During her Junior and Upper years, Glover continued her passion for Shakespeare by performing in two Shakespeare productions, “Much Ado About Nothing” and “Twelfth Night,” the latter, directed by Kevin Heelan, Instructor in Theatre, being her favorite. Glover played Feste the Clown and enjoyed acting with her friends, as well as being able to both sing and dance in the show.

“I really appreciate the words [in a Shakespeare play]. You know that you’re working with really good quality script,” Glover said. “I also loved watching Mr.
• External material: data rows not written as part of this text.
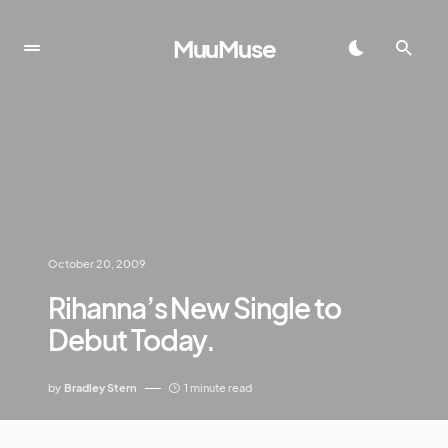
MuuMuse
October 20, 2009
Rihanna’s New Single to
Debut Today.
by
Bradley Stern
1 minute read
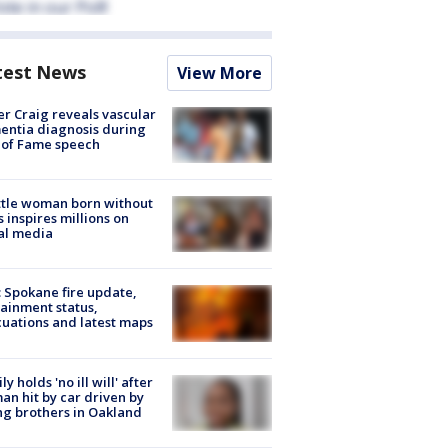
test News
View More
r Craig reveals vascular
ntia diagnosis during
 of Fame speech
tle woman born without
 inspires millions on
al media
: Spokane fire update,
ainment status,
uations and latest maps
ly holds 'no ill will' after
n hit by car driven by
g brothers in Oakland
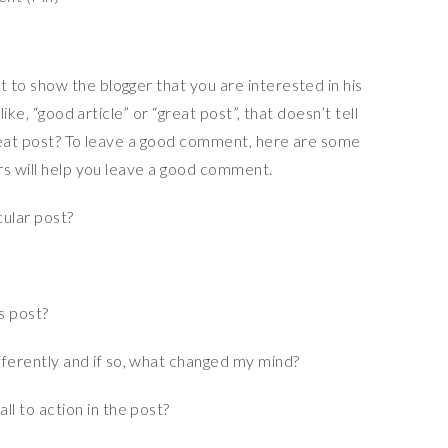
to show the blogger that you are interested in his
ike, “good article” or “great post”, that doesn’t tell
reat post? To leave a good comment, here are some
rs will help you leave a good comment.
cular post?
is post?
fferently and if so, what changed my mind?
ll to action in the post?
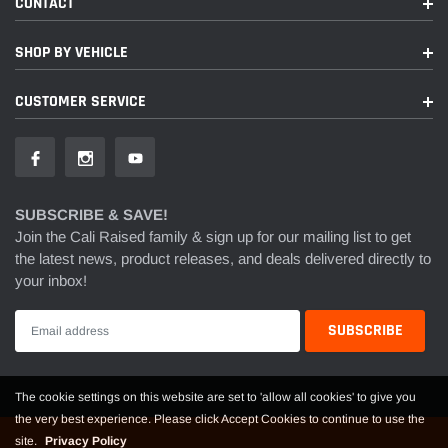
CONTACT
SHOP BY VEHICLE
CUSTOMER SERVICE
SUBSCRIBE & SAVE!
Join the Cali Raised family & sign up for our mailing list to get
the latest news, product releases, and deals delivered directly to
your inbox!
The cookie settings on this website are set to 'allow all cookies' to give you
the very best experience. Please click Accept Cookies to continue to use the
site.
Privacy Policy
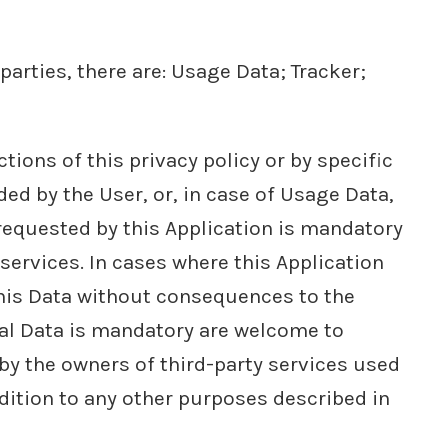
parties, there are: Usage Data; Tracker;
ions of this privacy policy or by specific
ded by the User, or, in case of Usage Data,
 requested by this Application is mandatory
 services. In cases where this Application
this Data without consequences to the
nal Data is mandatory are welcome to
 by the owners of third-party services used
ddition to any other purposes described in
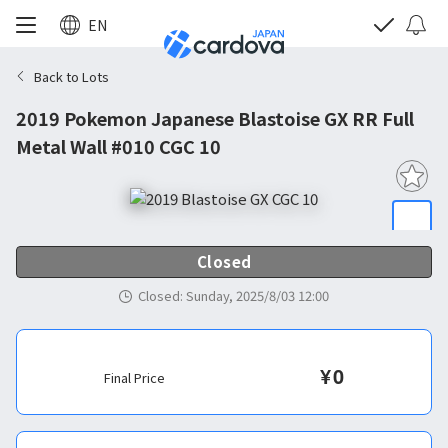
EN
Back to Lots
2019 Pokemon Japanese Blastoise GX RR Full
Metal Wall #010 CGC 10
Closed
Closed
:
Sunday, 2025/8/03 12:00
¥
0
Final Price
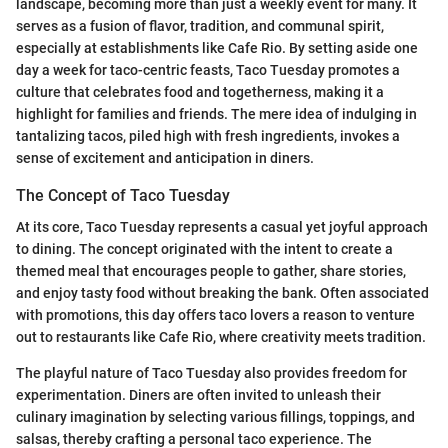
landscape, becoming more than just a weekly event for many. It
serves as a fusion of flavor, tradition, and communal spirit,
especially at establishments like Cafe Rio. By setting aside one
day a week for taco-centric feasts, Taco Tuesday promotes a
culture that celebrates food and togetherness, making it a
highlight for families and friends. The mere idea of indulging in
tantalizing tacos, piled high with fresh ingredients, invokes a
sense of excitement and anticipation in diners.
The Concept of Taco Tuesday
At its core, Taco Tuesday represents a casual yet joyful approach
to dining. The concept originated with the intent to create a
themed meal that encourages people to gather, share stories,
and enjoy tasty food without breaking the bank. Often associated
with promotions, this day offers taco lovers a reason to venture
out to restaurants like Cafe Rio, where creativity meets tradition.
The playful nature of Taco Tuesday also provides freedom for
experimentation. Diners are often invited to unleash their
culinary imagination by selecting various fillings, toppings, and
salsas, thereby crafting a personal taco experience. The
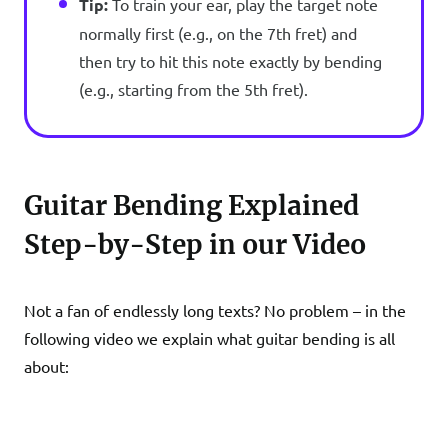
Tip:
To train your ear, play the target note
normally first (e.g., on the 7th fret) and
then try to hit this note exactly by bending
(e.g., starting from the 5th fret).
Guitar Bending Explained
Step-by-Step in our Video
Not a fan of endlessly long texts? No problem – in the
following video we explain what guitar bending is all
about:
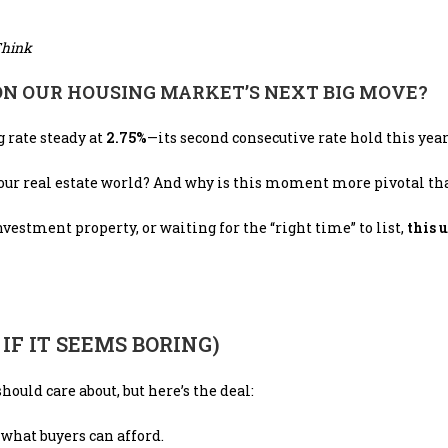
Think
 ON OUR HOUSING MARKET’S NEXT BIG MOVE?
g rate steady at
2.75%
—its second consecutive rate hold this year
our real estate world? And why is this moment more pivotal th
estment property, or waiting for the “right time” to list,
this 
F IT SEEMS BORING)
uld care about, but here’s the deal:
 what buyers can afford.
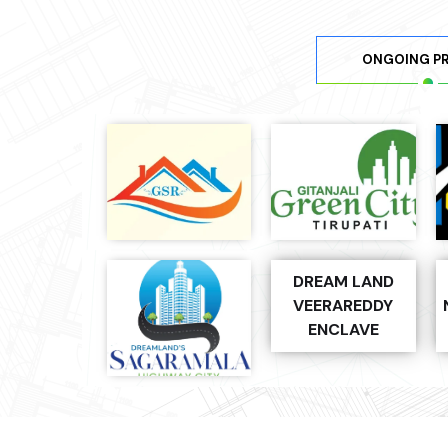
ONGOING P
DREAM LAND
VEERAREDDY
ENCLAVE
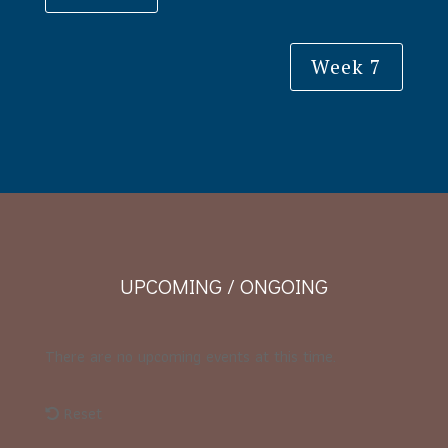
Week 7
UPCOMING / ONGOING
There are no upcoming events at this time.
Reset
Heelan say, ‘We’re going to do this scene this way.Okay, now we’re going to try it a different way,’ because I really think there’s a lot of room for interpretation in Shakespeare and I think that’s what makes [Shakespeare] so wonderful.”

While Glover appreciates other pieces of literature, she believes that Shakespeare expresses human emotions in a distinctly relatable way, while also sounding pleasant when read aloud.

“Shakespeare captures the human spirit in a really good way. The humor in [his work] is very relatable hundreds of years later and same with the heartache, the pain and the death. And there’s something about the way it sounds. When I write poetry, I always think about reading out loud and how it would sound out loud or how it would be if you performed it, and Shakespeare was probably thinking that when he was writing too,” said Glover.